Donning the primary viewer’s glasses with their little white-tipped tracker antennae and walking through a rendered environment, or having the whole screen system tracking your head movements, is an experience that’s better than any dark ride. As someone with an abiding interest in space science who’s closely followed the journeys of the three Mars rovers, I was captivated to be able to stand in a fully-immersive 3D Martian landscape composited from thousands of the 1024 x 1024-pixel stereo images taken by the Opportunity rover.
While principally a visualisation facility, the CAVE2 is also well equipped to provide immersive and accurately-imaged surround sound through a 22.2-channel 24-bit system driven by a dedicated audio-processing computer. The speakers for this system consist of 22 compact, nearfield Genelec 6010A bi-amped (12W+12W) full-range cabinets mounted around the top of the truss ring, while sub-bass comes from a pair of floor-mounted Genelec 7050B active (70W) subwoofers. Signal distribution is via MADI. A THX-certified 7.2 channel receiver is also present to decode and process output from movie material.

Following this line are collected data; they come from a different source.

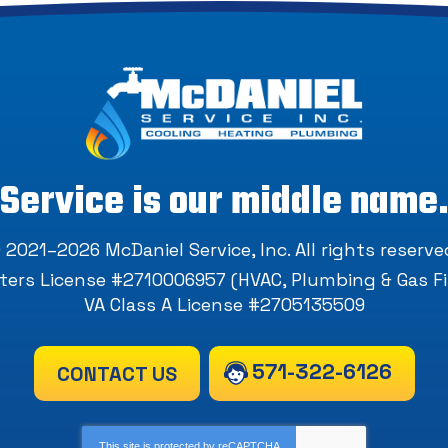
Service is our middle name
 2021–2026
McDaniel Service, Inc
. All rights reserve
ers License #2710006957 (HVAC, Plumbing & Gas Fi
VA Class A License #2705135509
571-322-6126
CONTACT US
This site is protected by
reCAPTCHA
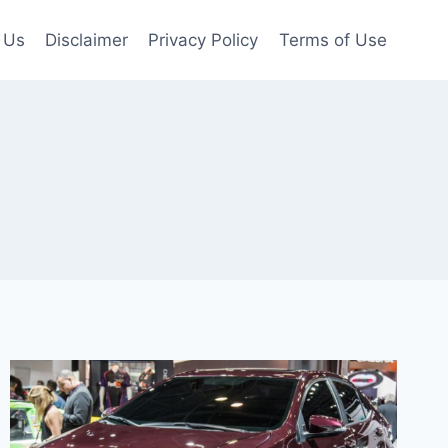
 Us
Disclaimer
Privacy Policy
Terms of Use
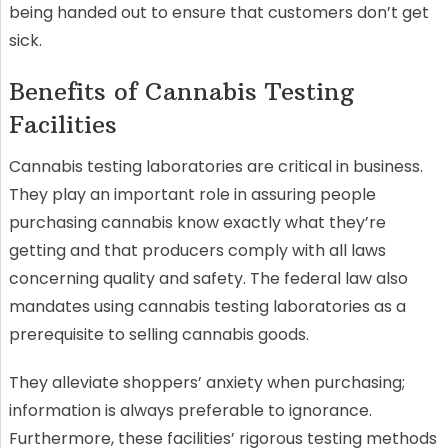
being handed out to ensure that customers don’t get
sick.
Benefits of Cannabis Testing
Facilities
Cannabis testing laboratories are critical in business.
They play an important role in assuring people
purchasing cannabis know exactly what they’re
getting and that producers comply with all laws
concerning quality and safety. The federal law also
mandates using cannabis testing laboratories as a
prerequisite to selling cannabis goods.
They alleviate shoppers’ anxiety when purchasing;
information is always preferable to ignorance.
Furthermore, these facilities’ rigorous testing methods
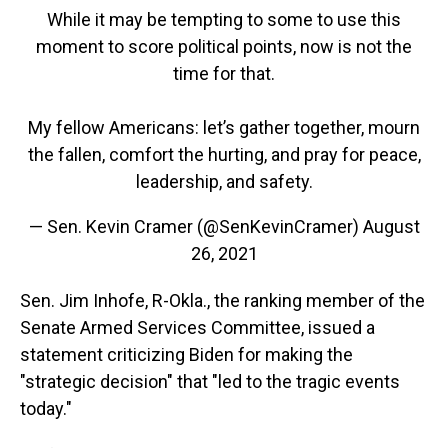
While it may be tempting to some to use this
moment to score political points, now is not the
time for that.
My fellow Americans: let’s gather together, mourn
the fallen, comfort the hurting, and pray for peace,
leadership, and safety.
— Sen. Kevin Cramer (@SenKevinCramer)
August
26, 2021
Sen. Jim Inhofe, R-Okla., the ranking member of the
Senate Armed Services Committee, issued a
statement criticizing Biden for making the
"strategic decision" that "led to the tragic events
today."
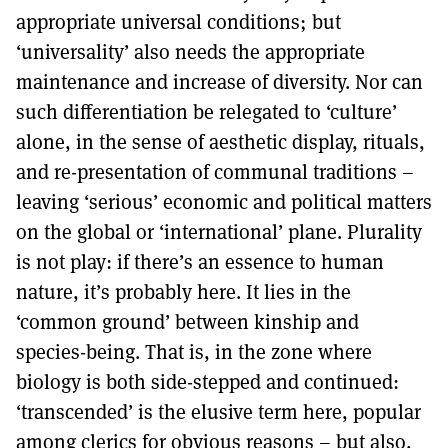
appropriate universal conditions; but
‘universality’ also needs the appropriate
maintenance and increase of diversity. Nor can
such differentiation be relegated to ‘culture’
alone, in the sense of aesthetic display, rituals,
and re-presentation of communal traditions –
leaving ‘serious’ economic and political matters
on the global or ‘international’ plane. Plurality
is not play: if there’s an essence to human
nature, it’s probably here. It lies in the
‘common ground’ between kinship and
species-being. That is, in the zone where
biology is both side-stepped and continued:
‘transcended’ is the elusive term here, popular
among clerics for obvious reasons – but also,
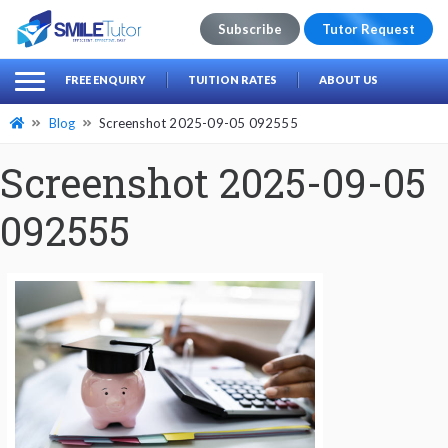
Subscribe
Tutor Request
earch
Search
FREE ENQUIRY
TUITION RATES
ABOUT US
for:
Blog
Screenshot 2025-09-05 092555
Screenshot 2025-09-05
092555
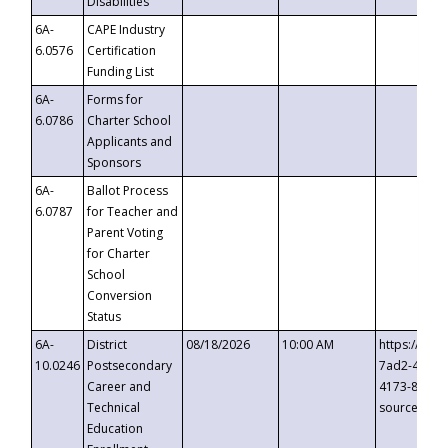
Disabilities
6A-
CAPE Industry
6.0576
Certification
Funding List
6A-
Forms for
6.0786
Charter School
Applicants and
Sponsors
6A-
Ballot Process
6.0787
for Teacher and
Parent Voting
for Charter
School
Conversion
Status
6A-
District
08/18/2026
10:00 AM
https://eve
10.0246
Postsecondary
7ad2-4249-
Career and
4173-8c1c-
Technical
source=cop
Education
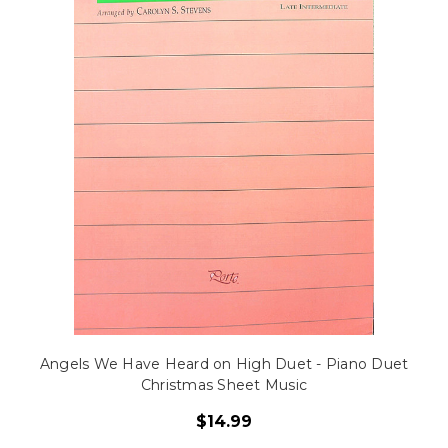
Angels We Have Heard on High Duet - Piano Duet
Christmas Sheet Music
$14.99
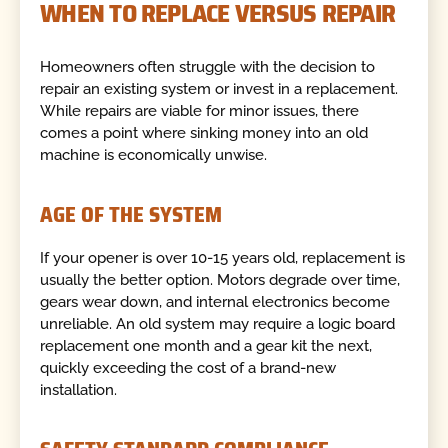
WHEN TO REPLACE VERSUS REPAIR
Homeowners often struggle with the decision to
repair an existing system or invest in a replacement.
While repairs are viable for minor issues, there
comes a point where sinking money into an old
machine is economically unwise.
AGE OF THE SYSTEM
If your opener is over 10-15 years old, replacement is
usually the better option. Motors degrade over time,
gears wear down, and internal electronics become
unreliable. An old system may require a logic board
replacement one month and a gear kit the next,
quickly exceeding the cost of a brand-new
installation.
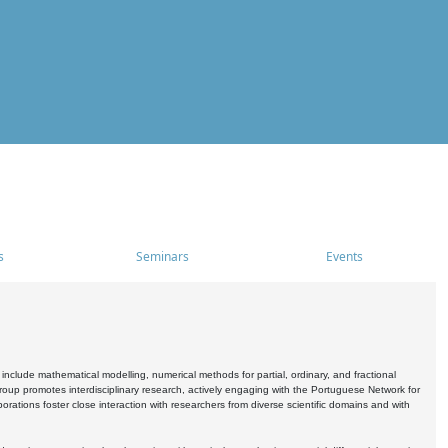
s
Seminars
Events
include mathematical modelling, numerical methods for partial, ordinary, and fractional
oup promotes interdisciplinary research, actively engaging with the Portuguese Network for
tions foster close interaction with researchers from diverse scientific domains and with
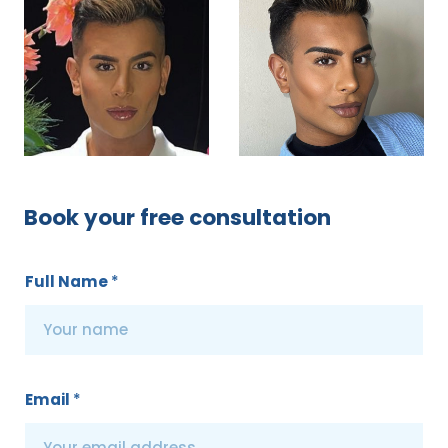
Book your free consultation
Full Name
*
Email
*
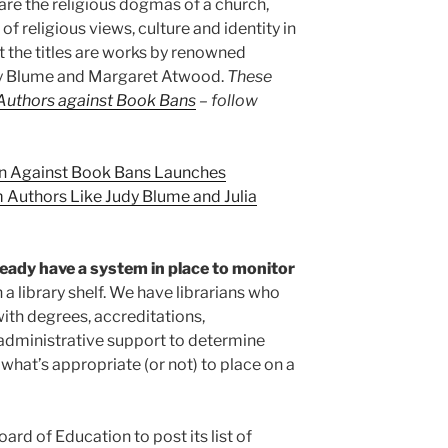
re the religious dogmas of a church,
f religious views, culture and identity in
t the titles are works by renowned
udy Blume and Margaret Atwood.
These
Authors against Book Bans
– follow
n Against Book Bans Launches
Authors Like Judy Blume and Julia
eady have a system in place to monitor
 a library shelf. We have librarians who
with degrees, accreditations,
administrative support to determine
what’s appropriate (or not) to place on a
ard of Education to post its list of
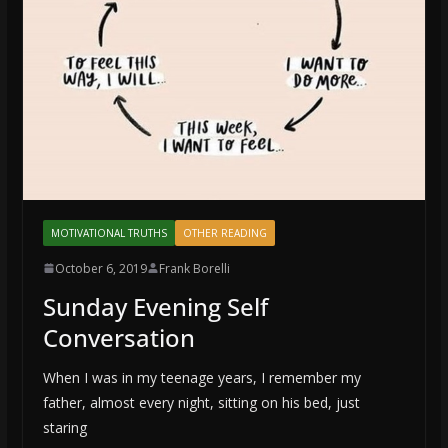
MOTIVATIONAL TRUTHS
OTHER READING
October 6, 2019
Frank Borelli
Sunday Evening Self
Conversation
When I was in my teenage years, I remember my
father, almost every night, sitting on his bed, just
staring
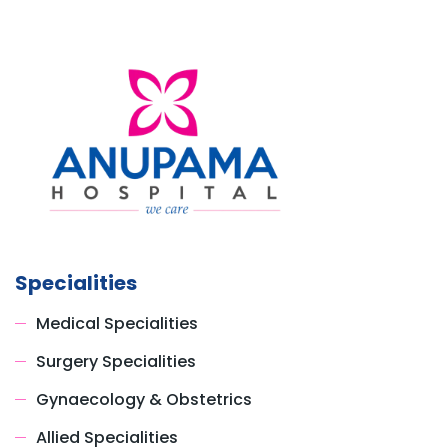
Specialities
Medical Specialities
Surgery Specialities
Gynaecology & Obstetrics
Allied Specialities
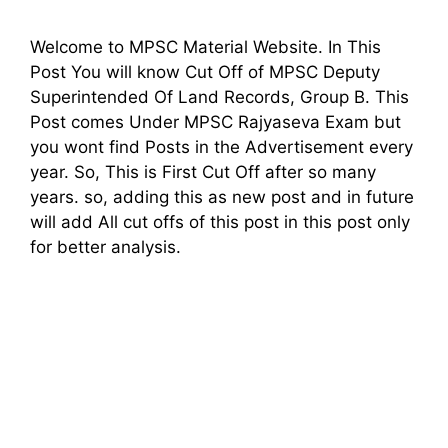
Welcome to MPSC Material Website. In This
Post You will know Cut Off of MPSC Deputy
Superintended Of Land Records, Group B. This
Post comes Under MPSC Rajyaseva Exam but
you wont find Posts in the Advertisement every
year. So, This is First Cut Off after so many
years. so, adding this as new post and in future
will add All cut offs of this post in this post only
for better analysis.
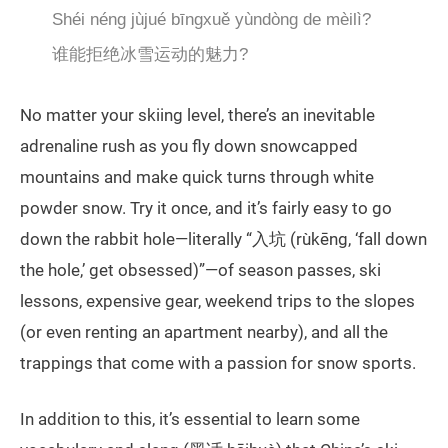
Shéi néng jùjué bīngxuě yùndòng de mèilì?
谁能拒绝冰雪运动的魅力?
No matter your skiing level, there’s an inevitable
adrenaline rush as you fly down snowcapped
mountains and make quick turns through white
powder snow. Try it once, and it’s fairly easy to go
down the rabbit hole—literally “入坑 (rùkēng, ‘fall down
the hole,’ get obsessed)”—of season passes, ski
lessons, expensive gear, weekend trips to the slopes
(or even renting an apartment nearby), and all the
trappings that come with a passion for snow sports.
In addition to this, it’s essential to learn some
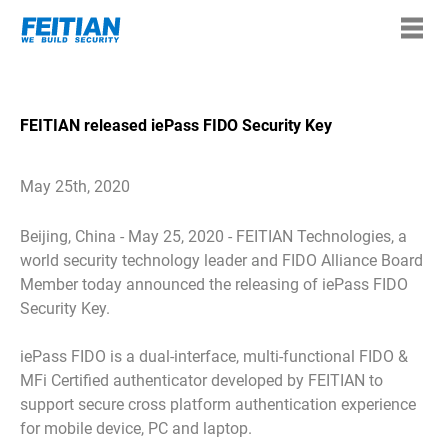
FEITIAN released iePass FIDO Security Key
May 25th, 2020
Beijing, China - May 25, 2020 - FEITIAN Technologies, a
world security technology leader and FIDO Alliance Board
Member today announced the releasing of iePass FIDO
Security Key.
iePass FIDO is a dual-interface, multi-functional FIDO &
MFi Certified authenticator developed by FEITIAN to
support secure cross platform authentication experience
for mobile device, PC and laptop.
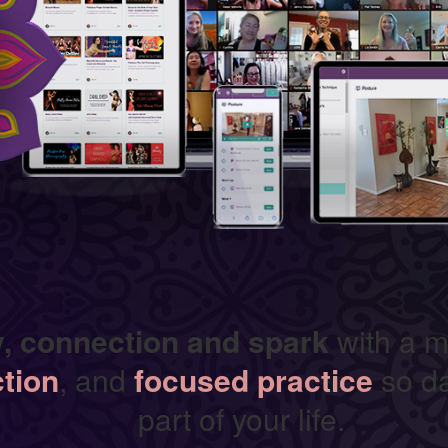
y, connection and spark
with a m
ction
, and
focused practice
so da
part of your life.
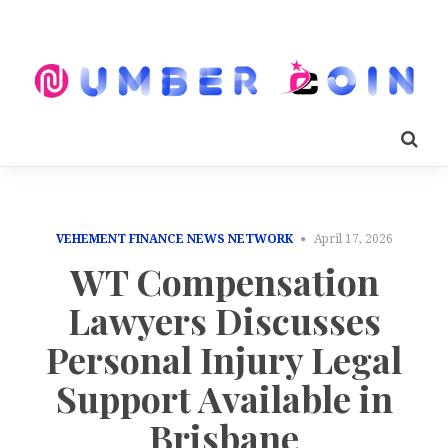
VEHEMENT FINANCE NEWS NETWORK
April 17, 2026
WT Compensation
Lawyers Discusses
Personal Injury Legal
Support Available in
Brisbane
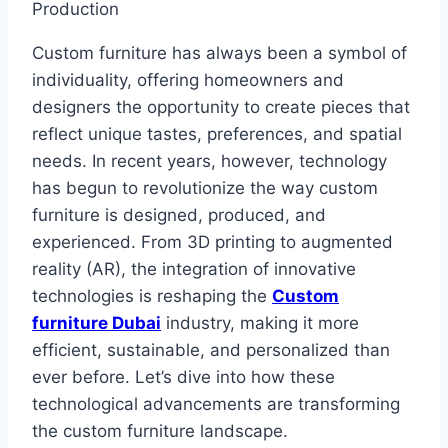
Custom furniture has always been a symbol of
individuality, offering homeowners and
designers the opportunity to create pieces that
reflect unique tastes, preferences, and spatial
needs. In recent years, however, technology
has begun to revolutionize the way custom
furniture is designed, produced, and
experienced. From 3D printing to augmented
reality (AR), the integration of innovative
technologies is reshaping the
Custom
furniture Dubai
industry, making it more
efficient, sustainable, and personalized than
ever before. Let’s dive into how these
technological advancements are transforming
the custom furniture landscape.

One of the five operating environments currently being used for the CAVE2 environment is SAGE (Scalable Adaptive Graphics Environment) which can launch, display and manage the layout of multiple visualizations in disparate formats on a single tiled-display system. In Fully Immersive mode, the entire system displays a single simulation. In 2D mode, the system can operate like a standard display wall, enabling users to simultaneously work with large numbers of flat images and documents. In Hybrid mode, some of the objects displayed can be immersive 3D windows with each able to be controlled by independent 3D user interface devices. Hybrid mode is one of the unique and compelling features of the CAVE2 environment.
Perhaps the most complex part of operating a big data visualisation facility is getting that data onto the screens in ways that give researchers insights into the relationships embedded in their data. To achieve this requires researchers to either learn how, or have access to skilled programmers who know how, to take the appropriate elements of the dataset, then scale, manipulate and translate it into a visualiser control language to visually present those previously unseen relationships. Right now Monash is in the process of developing those skills within its user community.
CAVE2 is a very impressive piece of kit with application possibilities that are limited more by the user’s imagination and the demands for its use, than by any capability it lacks.